Certainly, the Rotunda has acknowledged that there might be circumstances where they might not be implanted, if, say, the couple separated or the woman died. The couples participating in the programme sign an agreement that in such circumstances the zygotes will be "thawed without transfer", that is, they will die.

This technology has paved the way for stem cell research, which has also attracted opposition from a number of quarters. This is research on the basic human cells created by in vitro fertilisation in order to identify, and hopefully be able to treat, certain congenital disorders.

And then there is cloning. This is illegal in the UK and likely to become so throughout Europe. Claims that human cloning has taken place in the US remain unproved, and scientists are highly sceptical of them, but the issue will not go away.

NONE of this is regulated in Ireland.
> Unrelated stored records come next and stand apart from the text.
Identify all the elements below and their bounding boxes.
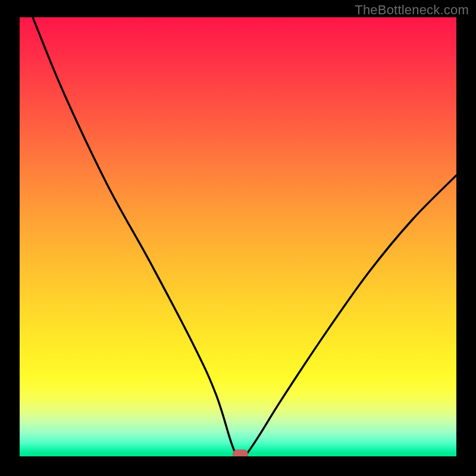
optimal-point-marker xyxy=(233,450,248,457)
watermark-text: TheBottleneck.com xyxy=(355,2,469,18)
bottleneck-curve xyxy=(20,17,456,456)
chart-frame: TheBottleneck.com xyxy=(0,0,476,476)
plot-area xyxy=(20,17,456,456)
All that stands between us and the possibility of, for example, a commercial agency offering a surrogacy service for a large fee, or a commercial company using zygotes for scientific experiment, is the "pro-life" amendment to the Constitution and the Medical Council's ethical guidelines. The constitutional protection offered to "the unborn" does not, however, define the unborn.

The Government attempted to do so in the last proposed amendment on this subject by defining the unborn as the implanted fertilised egg, but this was defeated, leaving a definition to a future Supreme Court in the event of a challenge. The Medical Council guidelines deal essentially with IVF.

This yawning gap in our regulatory infrastructure was recognised by the last government, which set up the Commission on Assisted Human Reproduction, under the chairmanship of Prof Dervilla Donnelly.

The setting up of the commission also served the useful purpose of removing these contentious issues from the amendment debate.

In announcing it, the Minister for Health, Mr Martin, said it was intended to serve two purposes: to provide the medical, ethical and legal expertise necessary for a detailed examination of the possible approaches; and to prepare a report which would provide the basis for an informed public debate before the finalisation of any proposals. So legislation is clearly still a long way off.

The first step towards the informed public debate takes place tomorrow, with an international conference organised by the commission on the medical, legal and social issues. Among the speakers will be Baroness Warnock, the British moral philosopher who chaired the Warnock Committee of Inquiry into Human Fertilisation and Embryology. Its report provided the basis for the UK legislation in this area, which has been broadly followed in a number of other countries.

Other speakers are the former attorney general, Mr John Rogers SC, Dr Brendan Purcell, senior lecturer in philosophical anthropology in UCD, and Prof Ken Daniels from New Zealand, an expert on the psycho-social aspects of donor conception.